1. Startseite
  2. >
  3. Kultur
  4. >
  5. Musik
  6. >
  7. Jazz als Schauermusik: Das Michael Wollny Trio und seine „Ghosts“

Jazz als Schauermusik Das Michael Wollny Trio und seine „Ghosts“

Ein Faible fürs Schaurige hat der Jazz-Virtuose Michael Wollny schon früher gezeigt. Sein neues Trio-Album widmet der deutsche Pianist „den Geistern, die Stücke aus Jazz, Klassik und Pop bevölkern“.

Von Werner Herpell, dpa Aktualisiert: 05.10.2022, 15:13
Das Michael Wollny Trio mit Tim Lefebvre (l-r), Michael Wollny und Eric Schaefer legt „Ghosts“ vor.
Das Michael Wollny Trio mit Tim Lefebvre (l-r), Michael Wollny und Eric Schaefer legt „Ghosts“ vor. Gregor Hohenberg/ACT/dpa

Berlin - Es gibt nicht viele Jazz-Musiker, die mit ihren neuen Alben regelmäßig in die Charts gelangen. Der in Schweinfurt geborene, mittlerweile 44 Jahre alte Pianist und Leipziger Musik-Professor Michael Wollny gehört zu diesem kleinen Kreis von Künstlern, die hohen Anspruch und „Verkäuflichkeit“ miteinander verbinden.

Seine aktuelle Platte „Ghosts“ - im virtuosen Trio mit Tim Lefebvre (Bass) und Eric Schaefer (Schlagzeug) eingespielt - verspricht einen erneuten Anlauf auf die Hitparaden jenseits der Jazz-Nische. Wie schon bei den erfolgreichen Vorgängerwerken „Weltentraum“ (2014), „Oslo“/„Wartburg“ (2018) und „Mondenkind“ (2020) hat Wollny für seine zehn Stücke ein ambitioniertes Konzept entwickelt.

Diesmal forscht er „nach den Geistern, die Stücke aus Jazz, Klassik und Pop bevölkern und ihn immer wieder heimsuchen“, wie sein Label ACT erklärt.

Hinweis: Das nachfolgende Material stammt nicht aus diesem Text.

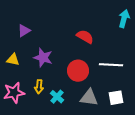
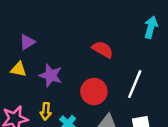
yellow triangle: (13, 60) -> (19, 69), moved
white line: (111, 65) -> (135, 84), turned -70

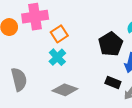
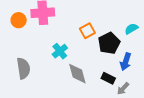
orange square: (59, 34) -> (87, 31), moved
gray diamond: (65, 90) -> (77, 74), moved, turned 50

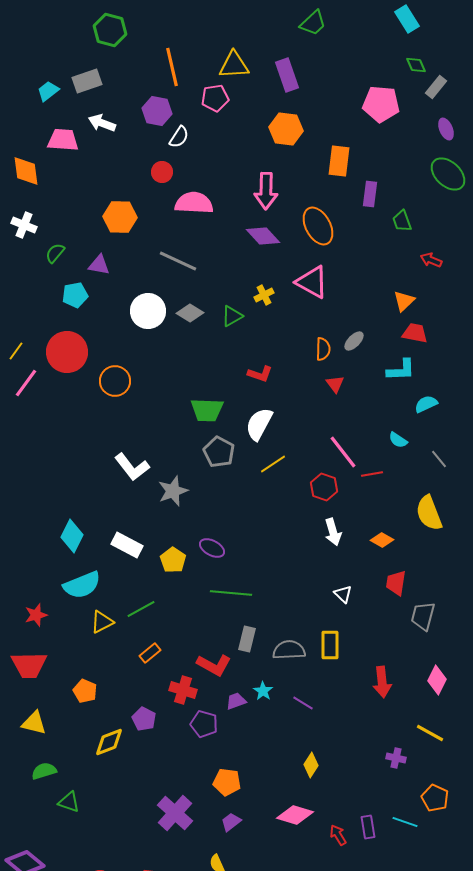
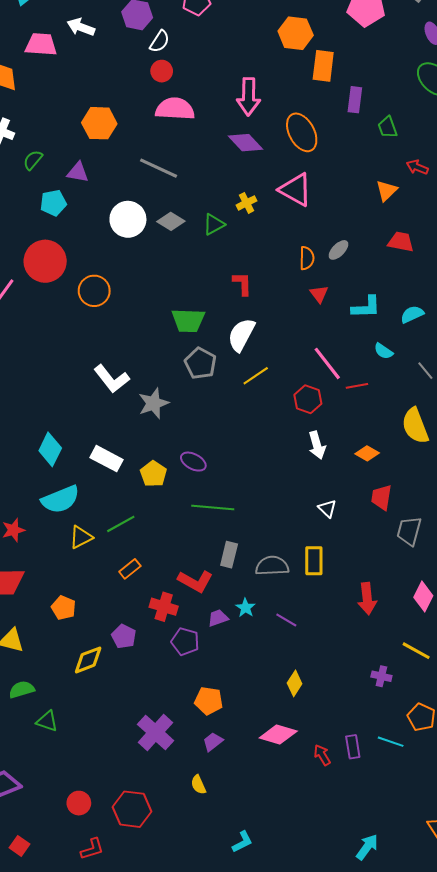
orange hexagon: (286, 129) -> (296, 33), moved
red circle: (162, 172) -> (162, 71), moved
orange triangle: (404, 301) -> (387, 191), moved
cyan L-shape: (401, 370) -> (366, 307), moved
red L-shape: (260, 374) -> (242, 284), turned -110

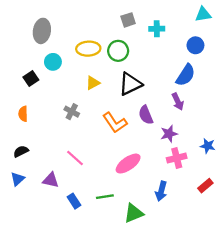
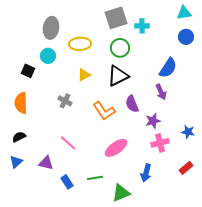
gray square: (128, 20) -> (116, 18), size x1.6
gray ellipse: (42, 31) -> (51, 28), moved
blue circle: (195, 45) -> (186, 37), moved
green circle: (118, 51) -> (120, 48), moved
black square: (31, 78) -> (28, 71), turned -32
orange semicircle: (23, 114) -> (21, 103), size x1.5

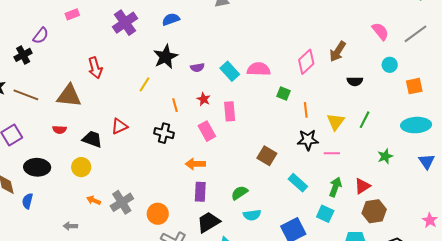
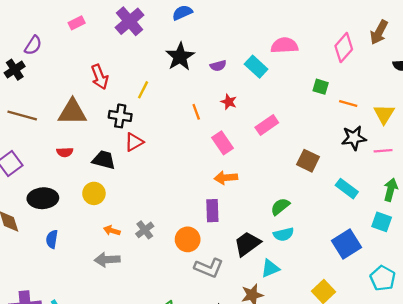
pink rectangle: (72, 14) -> (77, 23), moved
pink semicircle: (259, 69) -> (284, 45), moved
yellow line: (144, 84) -> (143, 90), moved
orange line: (306, 110) -> (348, 103), turned -63
pink rectangle: (230, 111) -> (267, 125), moved, turned 66
pink rectangle: (207, 131) -> (223, 143), moved
black cross: (164, 133) -> (120, 116), moved
purple rectangle: (200, 192) -> (212, 211), moved
blue semicircle: (28, 201) -> (52, 239), moved
gray cross: (122, 202) -> (145, 230), size x0.7
cyan semicircle: (252, 215) -> (283, 234), moved
gray arrow: (70, 226) -> (107, 260), moved, size x1.5

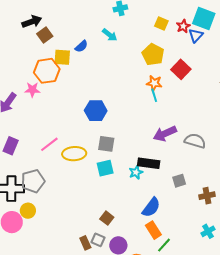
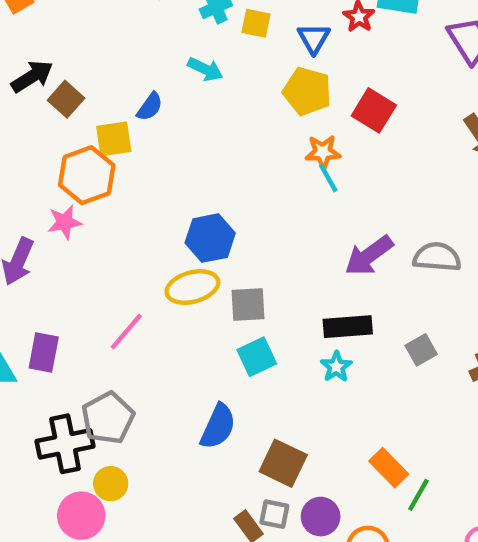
yellow square: (161, 23) -> (256, 23), moved
blue triangle: (196, 35) -> (314, 38), moved
yellow ellipse: (74, 154) -> (192, 287), moved
cyan star: (136, 172) -> (336, 367), moved
blue semicircle: (151, 207) -> (218, 426), moved
brown square: (107, 218) -> (283, 463), size x1.5

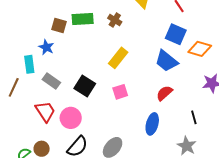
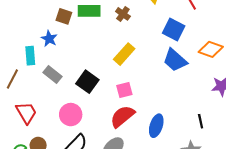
blue square: (176, 34) -> (174, 30), moved
red semicircle: (164, 93) -> (122, 116), moved, size x1.4
red trapezoid: (45, 111) -> (26, 113), moved

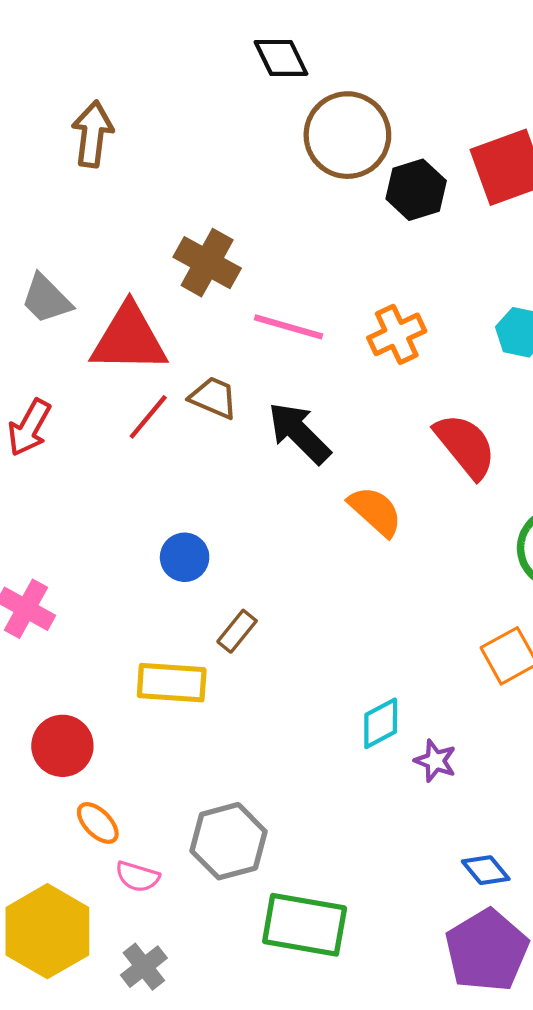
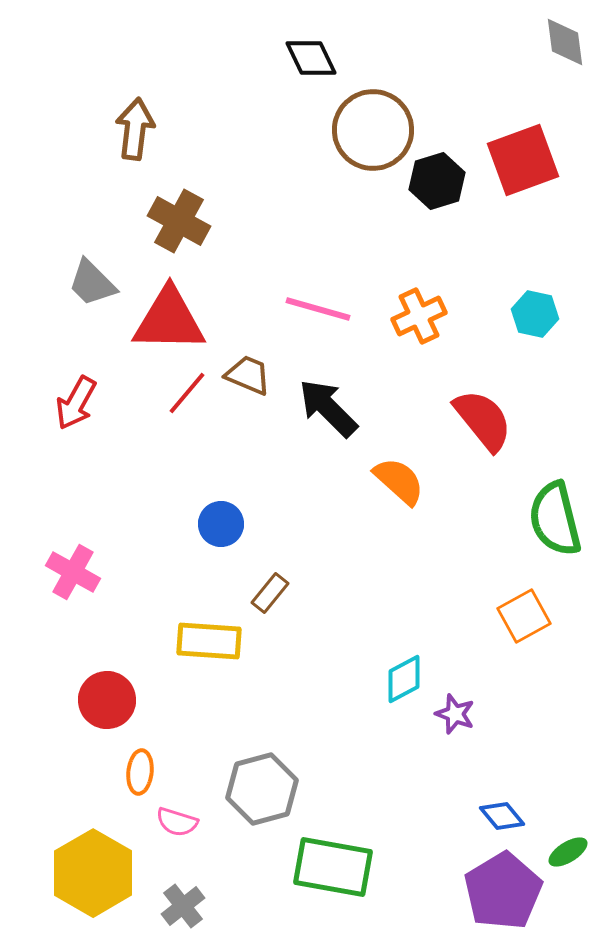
brown cross: (207, 263) -> (179, 221), moved
orange ellipse: (98, 823) -> (140, 772), turned 51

Pop-Coverversionen (Nick Cave, Timber Timbre, David Sylvian), Jazz-Standards (George Gershwin, Duke Ellington), ein Klassik-Stück (Franz Schuberts „Erlkönig“) und zwei brillante Eigenkompositionen wechseln sich in einem recht heterogenen Mix ab - und doch entsteht wie bei Wollny üblich ein ganz eigener Flow.

Neben seinem schon früher hörbaren Faible fürs Düstere und Gruselige (etwa im Album „Nachtfahrten“ von 2015) spielte für Wollny der Begriff „Hauntology“ eine große Rolle bei „Ghosts“. Es geht dem Label zufolge um Musik, „die mit geisterhaften Klängen Erinnerungen an längst Vergangenes, Vergessenes und Gespenstisches weckt“.

Der Pianist selbst sagt dazu: „Diese Perspektive, diese Klänge und nicht zuletzt der Begriff an sich haben mich in den letzten Monaten enorm interessiert - bis hin zu der Idee, ein Klaviertrio-Album zu produzieren, das sich mit dem Thema beschäftigt.“ Wollnys hoch atmosphärische, faszinierende Schauermusik hat wieder alle Zutaten, um ein für Jazz-Verhältnisse großes Publikum zu begeistern.